Bilingual ed advocates target board members

Bilingual education advocates say they will try today to oust three Department of Education advisory council members accused of using their appointed positions to further a ballot initiative that would change the current law.

The bilingual education support group, Leave No Child Behind, is alleging conflicts of interest by Bilingual Education Advisory Council members Rosalie Porter, Christine Rossell and Lincoln Tamayo due to their affiliation with the English for the Children campaign.

Leave No Child Behind members say they will file a complaint with Attorney General Tom Reilly today. The 13-member council advises Education Commissioner David Driscoll on bilingual education policy.

“These individuals have used their positions on the advisory council to attempt to influence the passage of a ballot initiative,” states the complaint to be filed by 14 parents of bilingual children. “We believe that there has been a breach of the state’s ethics laws and other possible illegalities . . . Massachusetts taxpayers should not be funding political campaign advocacy.”

English for the Children is pushing for a mandatory one-year English immersion program to replace current law that allows the state’s 46,000 students to stay in bilingual classes for three years or more. The group is an offshoot of a California-based movement, funded by Silicon Valley millionaire Ron Unz.

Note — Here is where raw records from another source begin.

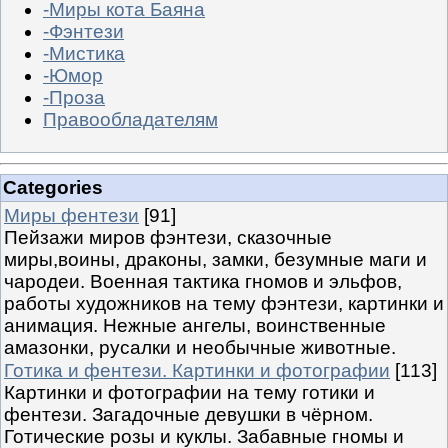
-Миры кота Баяна
-Фэнтези
-Мистика
-Юмор
-Проза
Правообладателям
Categories
Миры фентези
[91]
Пейзажи миров фэнтези, сказочные
миры,воины, драконы, замки, безумные маги и
чародеи. Военная тактика гномов и эльфов,
работы художников на тему фэнтези, картинки и
анимация. Нежные ангелы, воинственные
амазонки, русалки и необычные животные.
Готика и фентези. Картинки и фотографии
[113]
Картинки и фотографии на тему готики и
фентези. Загадочные девушки в чёрном.
Готические розы и куклы. Забавные гномы и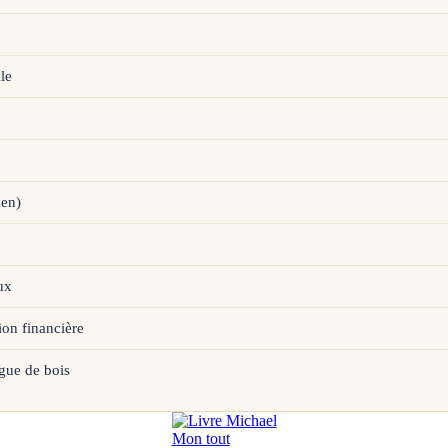
le
ien)
ux
ion financière
gue de bois
Mon tout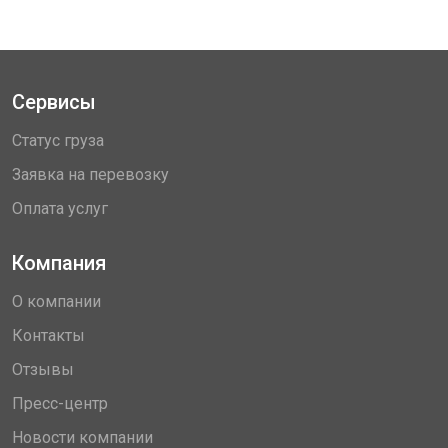
Сервисы
Статус груза
Заявка на перевозку
Оплата услуг
Компания
О компании
Контакты
Отзывы
Пресс-центр
Новости компании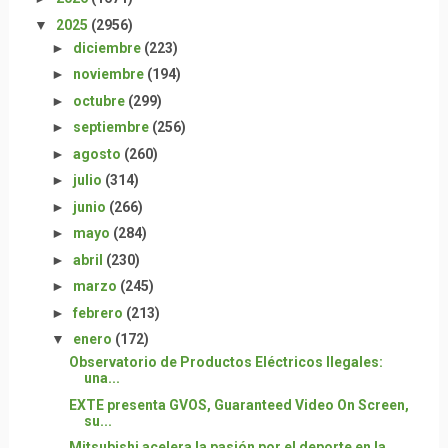
▼
2025
(2956)
►
diciembre
(223)
►
noviembre
(194)
►
octubre
(299)
►
septiembre
(256)
►
agosto
(260)
►
julio
(314)
►
junio
(266)
►
mayo
(284)
►
abril
(230)
►
marzo
(245)
►
febrero
(213)
▼
enero
(172)
Observatorio de Productos Eléctricos Ilegales:
una...
EXTE presenta GVOS, Guaranteed Video On Screen,
su...
Mitsubishi acelera la pasión por el deporte en la ...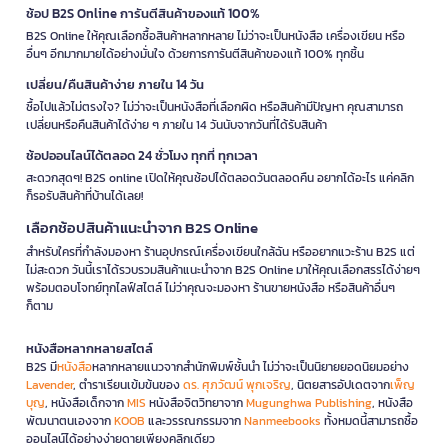
ช้อป B2S Online การันตีสินค้าของแท้ 100%
B2S Online ให้คุณเลือกซื้อสินค้าหลากหลาย ไม่ว่าจะเป็นหนังสือ เครื่องเขียน หรือ
อื่นๆ อีกมากมายได้อย่างมั่นใจ ด้วยการการันตีสินค้าของแท้ 100% ทุกชิ้น
เปลี่ยน/คืนสินค้าง่าย ภายใน 14 วัน
ซื้อไปแล้วไม่ตรงใจ? ไม่ว่าจะเป็นหนังสือที่เลือกผิด หรือสินค้ามีปัญหา คุณสามารถ
เปลี่ยนหรือคืนสินค้าได้ง่าย ๆ ภายใน 14 วันนับจากวันที่ได้รับสินค้า
ช้อปออนไลน์ได้ตลอด 24 ชั่วโมง ทุกที่ ทุกเวลา
สะดวกสุดๆ! B2S online เปิดให้คุณช้อปได้ตลอดวันตลอดคืน อยากได้อะไร แค่คลิก
ก็รอรับสินค้าที่บ้านได้เลย!
เลือกช้อปสินค้าแนะนำจาก B2S Online
สำหรับใครที่กำลังมองหา ร้านอุปกรณ์เครื่องเขียนใกล้ฉัน หรืออยากแวะร้าน B2S แต่
ไม่สะดวก วันนี้เราได้รวบรวมสินค้าแนะนำจาก B2S Online มาให้คุณเลือกสรรได้ง่ายๆ
พร้อมตอบโจทย์ทุกไลฟ์สไตล์ ไม่ว่าคุณจะมองหา ร้านขายหนังสือ หรือสินค้าอื่นๆ
ก็ตาม
หนังสือหลากหลายสไตล์
B2S มี
หนังสือ
หลากหลายแนวจากสำนักพิมพ์ชั้นนำ ไม่ว่าจะเป็นนิยายยอดนิยมอย่าง
Lavender
, ตำราเรียนเข้มข้นของ
ดร. ศุภวัฒน์ พุกเจริญ
, นิตยสารอัปเดตจาก
เพ็ญ
บุญ
, หนังสือเด็กจาก
MIS
หนังสือจิตวิทยาจาก
Mugunghwa Publishing
, หนังสือ
พัฒนาตนเองจาก
KOOB
และวรรณกรรมจาก
Nanmeebooks
ทั้งหมดนี้สามารถซื้อ
ออนไลน์ได้อย่างง่ายดายเพียงคลิกเดียว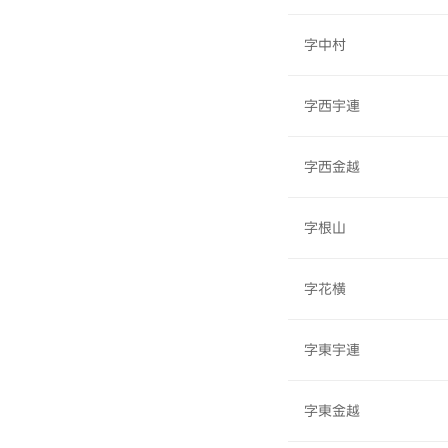
字中村
字西宇連
字西金越
字根山
字花横
字東宇連
字東金越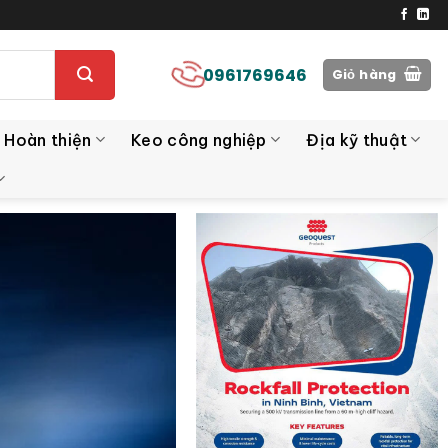
0961769646
Giỏ hàng
 Hoàn thiện
Keo công nghiệp
Địa kỹ thuật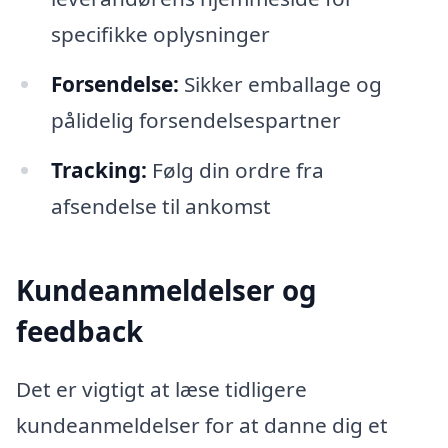
specifikke oplysninger
Forsendelse:
Sikker emballage og
pålidelig forsendelsespartner
Tracking:
Følg din ordre fra
afsendelse til ankomst
Kundeanmeldelser og
feedback
Det er vigtigt at læse tidligere
kundeanmeldelser for at danne dig et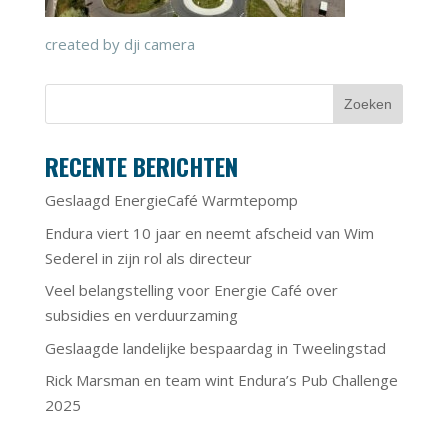
created by dji camera
RECENTE BERICHTEN
Geslaagd EnergieCafé Warmtepomp
Endura viert 10 jaar en neemt afscheid van Wim
Sederel in zijn rol als directeur
Veel belangstelling voor Energie Café over
subsidies en verduurzaming
Geslaagde landelijke bespaardag in Tweelingstad
Rick Marsman en team wint Endura’s Pub Challenge
2025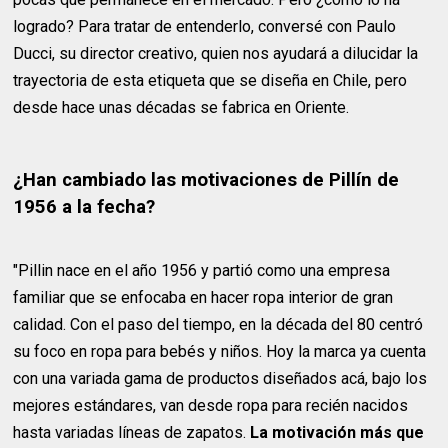
logrado? Para tratar de entenderlo, conversé con Paulo
Ducci, su director creativo, quien nos ayudará a dilucidar la
trayectoria de esta etiqueta que se diseña en Chile, pero
desde hace unas décadas se fabrica en Oriente.
¿Han cambiado las motivaciones de Pillín de
1956 a la fecha?
"Pillin nace en el año 1956 y partió como una empresa
familiar que se enfocaba en hacer ropa interior de gran
calidad. Con el paso del tiempo, en la década del 80 centró
su foco en ropa para bebés y niños. Hoy la marca ya cuenta
con una variada gama de productos diseñados acá, bajo los
mejores estándares, van desde ropa para recién nacidos
hasta variadas líneas de zapatos.
La motivación más que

A similar law was passed in that state in 1998.

Leave No Child Behind backs a legislative bill calling on each school district to tailor a program for each bilingual child.

Tamayo resigned as principal of Chelsea High School to become co-chairman of the English for the Children campaign for which he has drawn at least $17,000 in consulting fees. But he denies any conflict of interest.

“This is another clear sign of desperation for an organization that cannot stand on the merits of bilingual education,” Tamayo said. “Rather than advocate for a system that has failed a generation of immigrant students, the Leave No Child Behind (group) has come up with one specious and inconsequential claim after another.”

“(The council is) strictly advisory in nature,” he added. “The council does have the authority to say we would support the initiative, but the Board of Education can decide on its own to ignore that advice.”

Porter, a former bilingual education director for the Newton schools, said she received $1,000 from the English for the Children group, but only as reimbursement for out-of-pocket traveling costs.

“This is my pro bono work,” said the five-year council member. “We have been very careful about not doing any propaganda for the campaign (during council meetings). We have reviewed different laws that have been considered and that’s exactly what we were asked to do.”

Rosell, a political science professor at Boston University, has never been reimbursed, but said he believes strongly in the one-year immersion program.

“If we step down, then everyone on the council has to step down too,” she said. “People are either for or against bilingual education.”

Education Commissioner David Driscoll asked Tamayo last year to resign from the council over the potential conflict. Tamayo resigned as chairman, but with a unanimous vote of his peers, remained on the council.

Yesterday, Driscoll spokeswoman Heidi Perlman said, “This is not a council with policy-making ability. As far as the commissioner is concerned, he doesn’t see it as an issue.”